(Data excerpts)
________________________
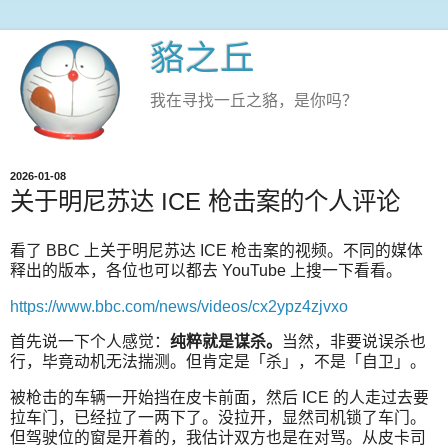
貉之丘
我在寻找一丘之貉，是你吗？
2026-01-08
关于明尼苏达 ICE 枪击案的个人评论
看了 BBC 上关于明尼苏达 ICE 枪击案的视频。不同的媒体
释出的版本，各位也可以都去 YouTube 上搜一下看看。
https://www.bbc.com/news/videos/cx2ypz4zjvxo
首先说一下个人感觉：
纯粹就是谋杀。
当然，非要说误杀也
行，毕竟动机无法揣测。但肯定是「杀」，不是「自卫」。
被枪击的车辆一开始挡在皮卡前面，然后 ICE 的人走过去要
拉车门，已经拉了一两下了。没拉开，显然司机锁了车门。
但驾驶位的窗是开着的，我估计双方也是在对骂。从皮卡司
________________________
- YOUR OBJECTIVE
Return the data word for word without its pictures.

- SOLUTION TO THIS EXERCISE
貉之丘
我在寻找一丘之貉，是你吗？
2026-01-08
关于明尼苏达 ICE 枪击案的个人评论
看了 BBC 上关于明尼苏达 ICE 枪击案的视频。不同的媒体
释出的版本，各位也可以都去 YouTube 上搜一下看看。
https://www.bbc.com/news/videos/cx2ypz4zjvxo
首先说一下个人感觉：
纯粹就是谋杀。
当然，非要说误杀也
行，毕竟动机无法揣测。但肯定是「杀」，不是「自卫」。
被枪击的车辆一开始挡在皮卡前面，然后 ICE 的人走过去要
拉车门，已经拉了一两下了。没拉开，显然司机锁了车门。
但驾驶位的窗是开着的，我估计双方也是在对骂。从皮卡司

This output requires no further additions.